* _Activity_: Given the entries below, would you transcribe exactly the lines starting at the one with "14.03.2025: Закінчилося навчання" and ending at the one with "国内AI工具中少数能做到ChatGPT级体验的智能平台，集成知识管理与多模态创作", both kept, pictures omitted, nothing extra?

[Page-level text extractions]
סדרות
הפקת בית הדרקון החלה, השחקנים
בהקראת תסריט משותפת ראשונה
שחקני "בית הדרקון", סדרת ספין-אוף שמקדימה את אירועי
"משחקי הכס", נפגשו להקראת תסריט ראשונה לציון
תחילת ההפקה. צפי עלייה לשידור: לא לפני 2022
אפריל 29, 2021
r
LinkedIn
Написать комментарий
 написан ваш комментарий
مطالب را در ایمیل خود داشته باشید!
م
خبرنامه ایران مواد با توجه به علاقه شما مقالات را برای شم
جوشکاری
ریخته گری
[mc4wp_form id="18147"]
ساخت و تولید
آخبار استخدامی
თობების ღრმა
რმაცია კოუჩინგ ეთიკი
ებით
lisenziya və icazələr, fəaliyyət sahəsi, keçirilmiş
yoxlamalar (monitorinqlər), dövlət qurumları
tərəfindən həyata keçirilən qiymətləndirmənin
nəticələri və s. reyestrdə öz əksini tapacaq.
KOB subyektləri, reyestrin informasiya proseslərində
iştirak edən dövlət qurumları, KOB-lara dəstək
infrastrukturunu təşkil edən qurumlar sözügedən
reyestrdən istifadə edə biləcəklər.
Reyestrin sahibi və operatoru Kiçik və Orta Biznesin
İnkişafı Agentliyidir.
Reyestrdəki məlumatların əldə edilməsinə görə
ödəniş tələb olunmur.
--
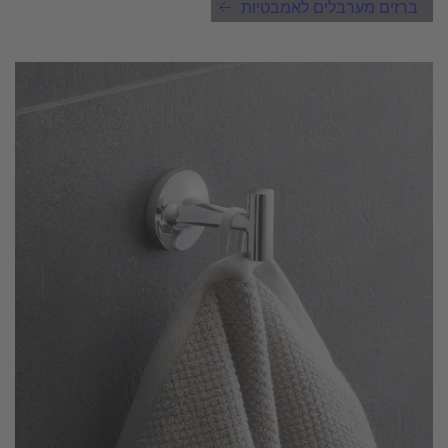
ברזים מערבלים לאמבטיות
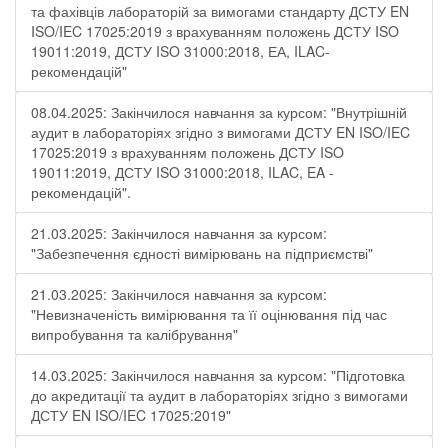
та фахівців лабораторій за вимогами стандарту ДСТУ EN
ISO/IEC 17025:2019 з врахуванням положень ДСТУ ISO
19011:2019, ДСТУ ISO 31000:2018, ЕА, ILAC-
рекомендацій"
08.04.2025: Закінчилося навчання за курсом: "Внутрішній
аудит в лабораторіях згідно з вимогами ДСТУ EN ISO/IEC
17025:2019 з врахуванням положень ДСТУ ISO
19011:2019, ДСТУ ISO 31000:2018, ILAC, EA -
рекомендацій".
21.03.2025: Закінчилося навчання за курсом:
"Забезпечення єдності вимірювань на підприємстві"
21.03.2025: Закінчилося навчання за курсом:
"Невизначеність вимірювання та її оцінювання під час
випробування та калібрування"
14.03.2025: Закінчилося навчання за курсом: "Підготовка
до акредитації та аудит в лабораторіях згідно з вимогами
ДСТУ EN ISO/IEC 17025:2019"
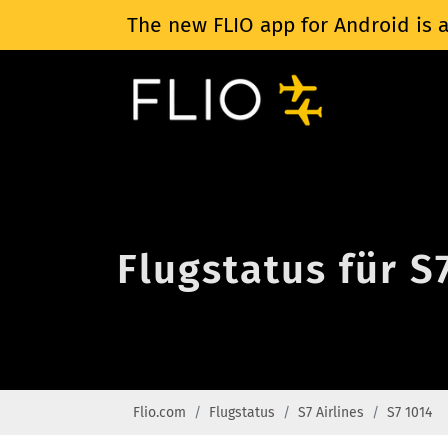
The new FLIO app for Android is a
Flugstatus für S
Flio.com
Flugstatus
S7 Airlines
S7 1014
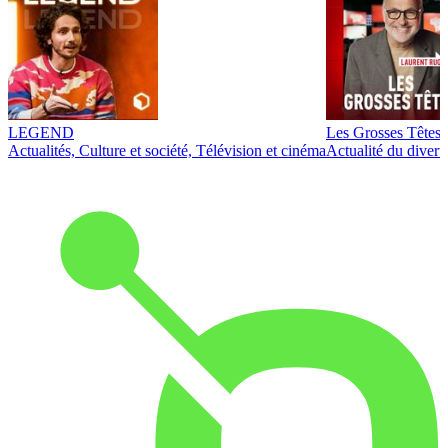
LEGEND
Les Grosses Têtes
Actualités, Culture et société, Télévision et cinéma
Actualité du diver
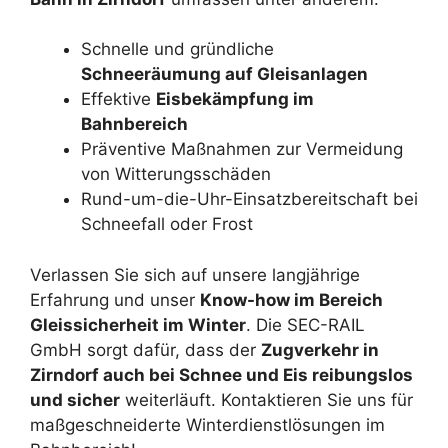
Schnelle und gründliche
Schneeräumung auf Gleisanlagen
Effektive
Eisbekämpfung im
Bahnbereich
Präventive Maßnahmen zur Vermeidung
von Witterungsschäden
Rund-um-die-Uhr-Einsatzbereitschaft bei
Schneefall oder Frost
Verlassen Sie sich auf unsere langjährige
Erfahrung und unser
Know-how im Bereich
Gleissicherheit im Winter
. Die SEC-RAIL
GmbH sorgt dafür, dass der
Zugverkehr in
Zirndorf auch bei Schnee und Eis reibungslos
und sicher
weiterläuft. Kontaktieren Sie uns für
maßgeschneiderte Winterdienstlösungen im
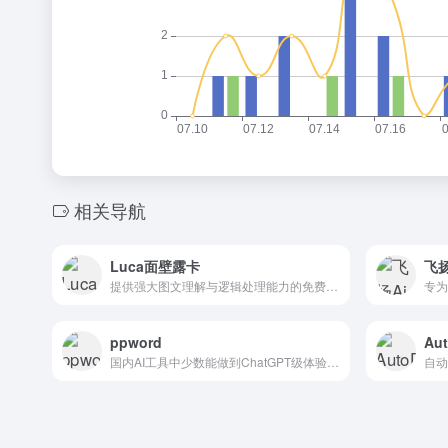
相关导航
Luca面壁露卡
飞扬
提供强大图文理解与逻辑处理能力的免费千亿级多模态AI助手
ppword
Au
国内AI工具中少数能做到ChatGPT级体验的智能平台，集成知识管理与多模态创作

* _Exercise solution_:
14.03.2025: Закінчилося навчання за курсом: "Підготовка
до акредитації та аудит в лабораторіях згідно з вимогами
ДСТУ EN ISO/IEC 17025:2019"
The new FLIO app for Android is a
Flugstatus für S
Flio.com
Flugstatus
S7 Airlines
S7 1014
LEGEND
Les Grosses Têtes
Actualités, Culture et société, Télévision et cinéma
Actualité du diver
Schnelle und gründliche
Schneeräumung auf Gleisanlagen
Effektive
Eisbekämpfung im
Bahnbereich
Präventive Maßnahmen zur Vermeidung
von Witterungsschäden
Rund-um-die-Uhr-Einsatzbereitschaft bei
Schneefall oder Frost
Verlassen Sie sich auf unsere langjährige
Erfahrung und unser
Know-how im Bereich
Gleissicherheit im Winter
. Die SEC-RAIL
GmbH sorgt dafür, dass der
Zugverkehr in
Zirndorf auch bei Schnee und Eis reibungslos
und sicher
weiterläuft. Kontaktieren Sie uns für
maßgeschneiderte Winterdienstlösungen im
相关导航
Luca面壁露卡
飞扬
提供强大图文理解与逻辑处理能力的免费千亿级多模态AI助手
ppword
Au
国内AI工具中少数能做到ChatGPT级体验的智能平台，集成知识管理与多模态创作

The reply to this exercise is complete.